(Collected data)
────────────────────────────────────────

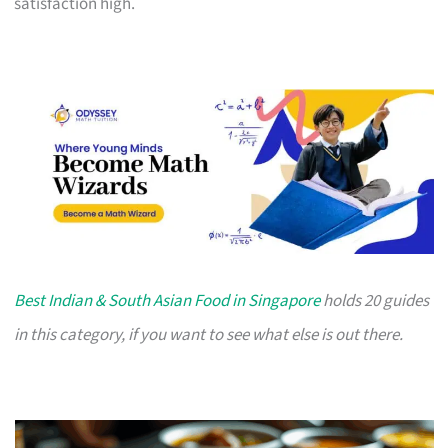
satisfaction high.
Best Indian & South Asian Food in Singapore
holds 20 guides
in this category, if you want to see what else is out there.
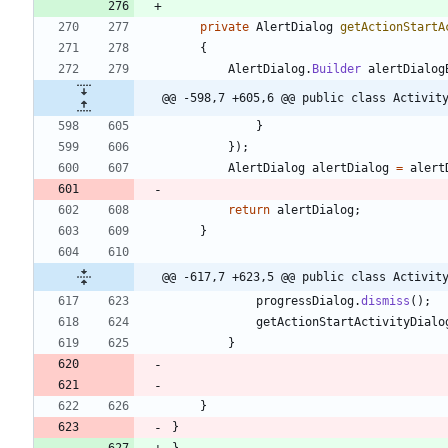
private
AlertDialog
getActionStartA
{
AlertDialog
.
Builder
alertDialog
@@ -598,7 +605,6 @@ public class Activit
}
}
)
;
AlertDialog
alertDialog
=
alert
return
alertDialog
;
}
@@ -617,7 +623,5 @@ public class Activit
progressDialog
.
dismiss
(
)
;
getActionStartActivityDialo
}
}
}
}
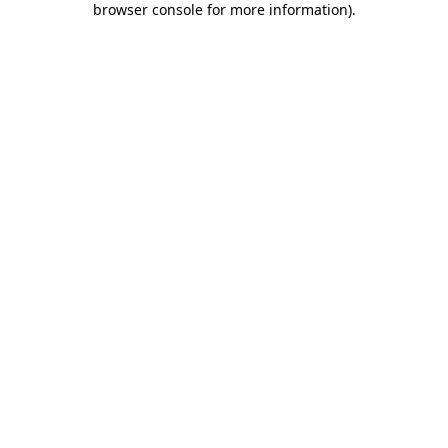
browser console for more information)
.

────────────────────────────────────────

*What to produce*. The data must be printed exactly, image-free.

*Answer to this problem*.
satisfaction high.
Best Indian & South Asian Food in Singapore
holds 20 guides
in this category, if you want to see what else is out there.
private
AlertDialog
getActionStartA
{
AlertDialog
.
Builder
alertDialog
@@ -598,7 +605,6 @@ public class Activit
}
}
)
;
AlertDialog
alertDialog
=
alert
return
alertDialog
;
}
@@ -617,7 +623,5 @@ public class Activit
progressDialog
.
dismiss
(
)
;
getActionStartActivityDialo
}
}
}
}
browser console for more information)
.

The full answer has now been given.